In other words, who cares about replicable and falsifiable approaches to evidence — I have this great story! Just last month, a panel of reading experts showed that one of the most popular approaches used in school is misaligned with what research demonstrates about the importance of systemic reading instruction and the role of phonics in that instruction — especially for low-income students. It’s merely the latest in a long line of such analyses about various popular approaches and conventional wisdom. No one is against making sure kids develop a love of reading, as well as the skills to be readers. The consensus falls apart around the question of how much to systemically teach the skills. In practice, what should be an “and” becomes an “or” when it comes to research-based approaches.

Institutional politics plays a role, too.
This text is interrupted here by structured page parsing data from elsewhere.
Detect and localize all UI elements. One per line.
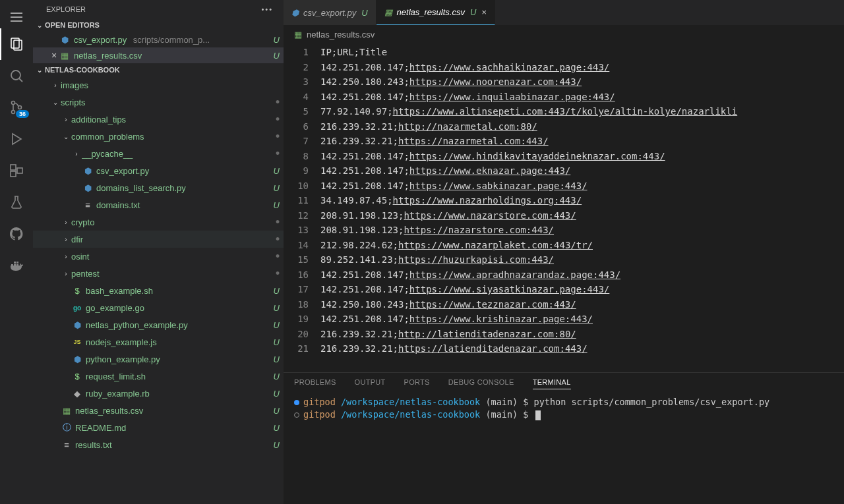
panel-tab-ports[interactable]: PORTS bbox=[404, 378, 430, 389]
docker-icon[interactable] bbox=[0, 250, 33, 281]
url-link[interactable]: http://nazarmetal.com:80/ bbox=[398, 121, 537, 132]
close-icon[interactable]: × bbox=[49, 50, 59, 61]
git-status: U bbox=[274, 200, 280, 210]
url-link[interactable]: https://www.eknazar.page:443/ bbox=[409, 165, 570, 176]
go-icon: go bbox=[71, 304, 83, 312]
folder-item[interactable]: ›__pycache__• bbox=[33, 145, 284, 162]
editor-tab[interactable]: ⬢csv_export.pyU bbox=[284, 0, 377, 25]
file-item[interactable]: ≡domains.txtU bbox=[33, 196, 284, 213]
csv-icon: ▦ bbox=[384, 7, 392, 17]
url-link[interactable]: https://huzurkapisi.com:443/ bbox=[398, 254, 554, 265]
panel-tab-terminal[interactable]: TERMINAL bbox=[533, 378, 571, 389]
editor[interactable]: 123456789101112131415161718192021 IP;URL… bbox=[284, 43, 844, 372]
csv-icon: ▦ bbox=[59, 51, 70, 61]
url-link[interactable]: https://www.nazarholdings.org:443/ bbox=[393, 195, 582, 206]
txt-icon: ≡ bbox=[82, 200, 94, 210]
chevron-down-icon: ⌄ bbox=[50, 99, 61, 106]
explorer-icon[interactable] bbox=[0, 28, 33, 60]
folder-item[interactable]: ›crypto• bbox=[33, 213, 284, 231]
url-link[interactable]: https://www.hindikavitayaddeineknazar.co… bbox=[409, 151, 665, 161]
url-link[interactable]: https://www.siyasatkinazar.page:443/ bbox=[409, 284, 609, 294]
url-link[interactable]: https://www.nazarstore.com:443/ bbox=[404, 210, 576, 221]
menu-icon[interactable] bbox=[0, 5, 33, 28]
svg-rect-7 bbox=[11, 171, 16, 177]
project-header[interactable]: ⌄NETLAS-COOKBOOK bbox=[33, 63, 284, 76]
file-item[interactable]: ◆ruby_example.rbU bbox=[33, 385, 284, 402]
url-link[interactable]: http://latienditadenazar.com:80/ bbox=[398, 329, 576, 339]
source-control-icon[interactable]: 36 bbox=[0, 92, 33, 123]
py-icon: ⬢ bbox=[71, 354, 83, 364]
terminal-cursor bbox=[535, 410, 541, 420]
url-link[interactable]: https://www.sabkinazar.page:443/ bbox=[409, 181, 588, 191]
file-item[interactable]: ⬢netlas_python_example.pyU bbox=[33, 316, 284, 333]
url-link[interactable]: https://www.krishinazar.page:443/ bbox=[409, 314, 593, 324]
file-item[interactable]: ≡results.txtU bbox=[33, 436, 284, 453]
svg-point-2 bbox=[11, 70, 20, 80]
svg-rect-6 bbox=[11, 165, 16, 170]
sidebar: EXPLORER ••• ⌄OPEN EDITORS ⬢csv_export.p… bbox=[33, 0, 284, 504]
txt-icon: ≡ bbox=[61, 440, 73, 450]
editor-tab[interactable]: ▦netlas_results.csvU× bbox=[377, 0, 495, 25]
extensions-icon[interactable] bbox=[0, 155, 33, 186]
svg-rect-8 bbox=[17, 168, 22, 173]
terminal[interactable]: gitpod /workspace/netlas-cookbook (main)… bbox=[284, 393, 844, 504]
chevron-down-icon: ⌄ bbox=[61, 133, 71, 140]
folder-item[interactable]: ⌄scripts• bbox=[33, 94, 284, 111]
panel-tab-debug-console[interactable]: DEBUG CONSOLE bbox=[448, 378, 514, 389]
file-item[interactable]: ⬢domains_list_search.pyU bbox=[33, 179, 284, 196]
url-link[interactable]: https://nazarmetal.com:443/ bbox=[398, 136, 549, 146]
url-link[interactable]: https://nazarstore.com:443/ bbox=[404, 225, 554, 235]
code-content[interactable]: IP;URL;Title142.251.208.147;https://www.… bbox=[320, 43, 844, 372]
close-icon[interactable]: × bbox=[481, 7, 487, 17]
file-item[interactable]: $bash_example.shU bbox=[33, 282, 284, 299]
file-item[interactable]: ⬢csv_export.pyU bbox=[33, 162, 284, 179]
url-link[interactable]: https://www.inquilaabinazar.page:443/ bbox=[409, 92, 615, 102]
folder-item[interactable]: ›additional_tips• bbox=[33, 111, 284, 128]
git-status: U bbox=[274, 354, 280, 364]
file-item[interactable]: ⬢python_example.pyU bbox=[33, 350, 284, 368]
file-item[interactable]: ⓘREADME.mdU bbox=[33, 419, 284, 436]
url-link[interactable]: https://www.sachhaikinazar.page:443/ bbox=[409, 62, 609, 72]
breadcrumb[interactable]: ▦ netlas_results.csv bbox=[284, 25, 844, 43]
py-icon: ⬢ bbox=[291, 8, 299, 18]
folder-item[interactable]: ›images bbox=[33, 76, 284, 94]
url-link[interactable]: https://www.apradhnazarandaz.page:443/ bbox=[409, 269, 620, 280]
file-item[interactable]: gogo_example.goU bbox=[33, 299, 284, 316]
prompt-dot-icon bbox=[294, 400, 299, 405]
panel-tab-problems[interactable]: PROBLEMS bbox=[294, 378, 336, 389]
editor-tabs: ⬢csv_export.pyU▦netlas_results.csvU× bbox=[284, 0, 844, 25]
chevron-right-icon: › bbox=[61, 253, 71, 260]
chevron-right-icon: › bbox=[50, 82, 61, 89]
github-icon[interactable] bbox=[0, 218, 33, 250]
open-editors-header[interactable]: ⌄OPEN EDITORS bbox=[33, 18, 284, 32]
main-area: ⬢csv_export.pyU▦netlas_results.csvU× ▦ n… bbox=[284, 0, 844, 504]
git-status: U bbox=[274, 440, 280, 450]
open-editor-item[interactable]: ⬢csv_export.py scripts/common_p...U bbox=[33, 32, 284, 47]
folder-item[interactable]: ›dfir• bbox=[33, 231, 284, 248]
run-debug-icon[interactable] bbox=[0, 123, 33, 155]
flask-icon[interactable] bbox=[0, 186, 33, 218]
git-status: U bbox=[270, 51, 280, 61]
file-item[interactable]: JSnodejs_example.jsU bbox=[33, 333, 284, 350]
activity-bar: 36 bbox=[0, 0, 33, 504]
folder-item[interactable]: ⌄common_problems• bbox=[33, 128, 284, 145]
file-item[interactable]: ▦netlas_results.csvU bbox=[33, 402, 284, 419]
url-link[interactable]: https://latienditadenazar.com:443/ bbox=[398, 343, 588, 354]
url-link[interactable]: https://www.altinsepeti.com:443/t/kolye/… bbox=[393, 106, 738, 117]
folder-item[interactable]: ›pentest• bbox=[33, 265, 284, 282]
open-editor-item[interactable]: ×▦netlas_results.csvU bbox=[33, 47, 284, 63]
more-icon[interactable]: ••• bbox=[261, 5, 273, 13]
panel-tab-output[interactable]: OUTPUT bbox=[355, 378, 386, 389]
url-link[interactable]: https://www.noorenazar.com:443/ bbox=[409, 76, 582, 87]
file-item[interactable]: $request_limit.shU bbox=[33, 368, 284, 385]
git-status: U bbox=[270, 35, 280, 45]
csv-icon: ▦ bbox=[61, 406, 73, 416]
search-icon[interactable] bbox=[0, 60, 33, 92]
folder-item[interactable]: ›osint• bbox=[33, 248, 284, 265]
url-link[interactable]: https://www.nazarplaket.com:443/tr/ bbox=[398, 240, 593, 250]
git-status: • bbox=[276, 254, 280, 259]
url-link[interactable]: https://www.tezznazar.com:443/ bbox=[409, 299, 576, 310]
git-status: U bbox=[361, 8, 367, 18]
git-status: U bbox=[274, 389, 280, 399]
bottom-panel: PROBLEMSOUTPUTPORTSDEBUG CONSOLETERMINAL… bbox=[284, 372, 844, 504]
Teacher prep programs resist efforts to dictate reading instruction and teach in ways frequently divorced from the research consensus, while reformers and education philanthropy tiptoe around this powerful constituency and the political iron triangle of colleges, credentialing boards and policymakers that exists around teacher preparation in most states. It’s good to celebrate progress, but, again, we herald a 50 percent success rate on properly teaching people how to teach kids to read as a victory rather than a catastrophe of policymaking and regulation.

This is, as most things in education are, politics. Somehow, phonics, despite the evidence of its importance in reading instruction, especially for low-income youngsters, has become a “conservative” or Republican approach to reading, while “whole language,” or its more acceptable stepbrother, balanced literacy, has more adherents on the left. The billion-dollar Reading First fiasco in the aughts — in which a robust federal literacy effort fell prey to partisan politics — shows how fraught policymaking here is.

At the same time, this is not a pro-reform or anti-reform conversation so much as a story of political homelessness. Some of the staunchest supporters of evidence-based reading instruction would surely not identify themselves as reformers, and reading experts certainly are not a unified voice on issues like choice or testing or any of education’s most heated questions. Ordinarily, such a landscape would be an opportunity to build odd-bedfellow coalitions and alliances. But in today’s tribal education politics, it’s a challenge. It’s not a lot of fun — or a good way to raise money — to stand astride the various factions. Campaigns to take this issue on struggle with fundraising even though, other than keeping students safe, teaching reading might be the most fundamental thing schools are charged with doing. Meanwhile, utter the phrase “social-emotional learning,” and someone stands ready to cut you a check.

In education grantmaking, advocacy or politics are often an afterthought or explicitly avoided these days because they’re disruptive and politically awkward. Instead, we hope and assume everyone just wants to do the right thing and that once they see the evidence, they will. But what if they don’t? What if people in positions of power simply bring different frames of reference to the debate, different values, and weigh those more heavily than science? And what if they train others to think the same way and to disregard the research at the most formative point in their career? The people quoted in the Times article above are not ignorant of the research; they just don’t care. That’s not craft, it’s politics. And given the fundamentally political nature of schools and education, why should this be surprising?

It should, though, concern us. That ethos, rather than a more immediately fixable problem of craft, might be at the root of our reading problem. In fact, it might fuel many of our larger problems. 

Andrew J. Rotherham is a co-founder and partner at Bellwether Education and serves on The 74’s board of directors.